Şekil 4.9. Olgunlaşma süresince Mihaliç peynirlerinin pH değerlerinde meydana gelen değişim

Şekil 4.9.’dan “Peynir grupları x Olgunlaşma süresi” arasındaki ilişki görülmektedir. P1 ve P2 örneklerinin pH değerlerindeki değişim biraz benzerlik göstermektedir. Bir grup araştırmacı ise çalışmalarında peynir örneklerindeki pH değerlerinde olgunlaşma dönemi boyunca artış ve azalışların meydana geldiğini belirtmektedir (Halkman ve ark. 1994, Coşkun 1995). Pastörize sütten yapılan P1 örneklerinde 1. ve 3. günlerde pH değerinde meydana gelen azalma ortama katılan starter kültürün aktivitesinden kaynaklandığı düşünülmektedir. Her iki peynir grubunda olgunlaşmanın 12. gününe kadar artış ve azalmalar gösterirken, 12. günden sonra pH değerinde sürekli bir artma göstermiştir. pH değerlerinin bu dönemde artmasında, ortamda bulunabilecek bazı parçalanma ürünlerinin peynire tampon bir özellik kazandırması ve laktik asidin proteoliz ürünlerinden bir kısmı ile nötralizasyonundan (Halkman ve ark. 1994), yağ asitlerinin metil ketonlara dönüşmesi şeklindeki biyokimyasal olaylardan kaynaklandığı söylenebilir ( Tunçtürk 1996).

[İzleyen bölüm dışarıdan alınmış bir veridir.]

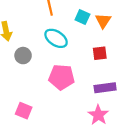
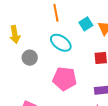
cyan square: (82, 17) -> (86, 24), turned 32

Denememizdeki pH değerleri, Yaygın ve ark. (1984), Şen (1991), Özcan (2000) ve Özdemir ve ark.’nın (2004) yapmış oldukları araştırmalardaki pH değerlerinden düşük çıkmıştır. Düşük çıkmasının sebebini ise üretimde kullanılan çiğ sütün farklı olmasına, ortama katılan starter kültürün farklı aktivitede olmasına ve üretim tekniğinin farklı olması gibi faktörlere bağlanmaktadır.